Modified Stamper-Woodruff cell-binding assay

 Embed mouse PLNs in OCT compound, place them on dry-ice until they are frozen, and store them at −80°C until sectioning.

 Prepare cryostat sections (7 μm) and mount them on APS-coated glass slides (4–5 PLNs per slide).

 Air-dry the sections for 10 min and fix them for 10 min in 0.5% glutaraldehyde in PBS.

 Dip the sections in tap water for 5 min.

 Repeat Step 4 twice.

 Remove excess fluid by gently tapping the glass slides against tissue paper and carefully wiping around the tissue sections.

 Circle the tissue sections with a wax pencil.

 Apply 300 μL of 3% BSA in buffer A to block non-specific binding sites for 45 min.

 Incubate sections with or without 10 μg/mL mAb S2 or control mouse IgM in 0.1% BSA in buffer A for at least 30 min. Keep the slides in a moisture chamber at 4°C until use.

 Mince mouse spleens (3 spleens) with a scalpel blade and gently press the tissues between glass slides to squeeze out lymphocytes in 5 mL RPMI1640 containing 10% FBS.

 Settle the cell suspension in a 15 mL tube for 5 min to remove debris.

 Pass the supernatant through a piece of nylon mesh (100 μm) and transfer the pass-through fraction (containing lymphocytes) into a 15 mL conical polypropylene tube.

 Centrifuge at 1,500 rpm (420 g) for 5 min at 4°C.

 Remove supernatant. Add 1 mL of ACK solution and incubate for 5 min at RT.

 Add 3 mL of RPMI1640 containing 10% FBS and centrifuge at 1,500 rpm (420 g) for 5 min at 4°C.

 Remove supernatant.

 Incubate the cells with 2 mL of 3.5 μM CellTracker Orange CMTMR (5-(and-6)-(((4-chloromethyl)benzoyl)amino)tetramethylrhodamine; Lonza Walkersville, Inc.) in RPMI1640 without FBS for 10 min at 37°C.

 Add 8 mL of 0.1% BSA in buffer A and centrifuge at 1,500 rpm (420 g) for 5 min at 4°C.

 Remove supernatant. Add 10 mL of 0.1% BSA in buffer A and count the cell number.

 Centrifuge at 1,500 rpm (420 g) for 5 min at 4 °C.

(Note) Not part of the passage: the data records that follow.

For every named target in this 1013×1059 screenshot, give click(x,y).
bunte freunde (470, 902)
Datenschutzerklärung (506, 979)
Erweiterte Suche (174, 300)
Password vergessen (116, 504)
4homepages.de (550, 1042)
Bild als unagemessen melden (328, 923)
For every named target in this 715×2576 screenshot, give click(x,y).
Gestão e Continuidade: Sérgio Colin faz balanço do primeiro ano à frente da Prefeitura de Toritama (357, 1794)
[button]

 Remove the supernatant and incubate the cells in 0.1% BSA in buffer A at a cell density of 1 × 10⁷ cells/mL in the presence or absence of 10 μg/mL MEL-14, control rat IgG, S2, or control mouse IgM in 0.1% BSA in buffer A for at least 10 min on ice before applying them to the glass slides in the Method 3, Adhesion assay.

 Remove fluid from the glass slides prepared in the Method 1 by gently tapping against tissue paper.

 Place the glass slides horizontally on a shaker platform operating at 60 rpm at 4°C in a cold room.

 Apply 100 μL (1 × 10⁶ cells/section) of lymphocyte suspension (prepared in the Method 2 ) onto each glass slide while the shaker platform is operating. Continue the agitation for 30 min at 60 rpm.

 Take off the slides one by one from the shaker platform, remove excess fluid by gently tapping them against tissue paper, dip them gently in buffer A in a 50 mL centrifuge tube to remove non-adherent lymphocytes for 10 sec, and place them gently in a 50 mL centrifuge tube containing 0.5% glutaraldehyde in buffer A for 10 min. Have the shaker still working until the last slide is removed.

 Gently dip the sections twice in tap water.

 Mount the sections with FluorMount.

 After three washes with distilled water, observe lymphocyte adhesion by a fluorescence microscope (20× objective).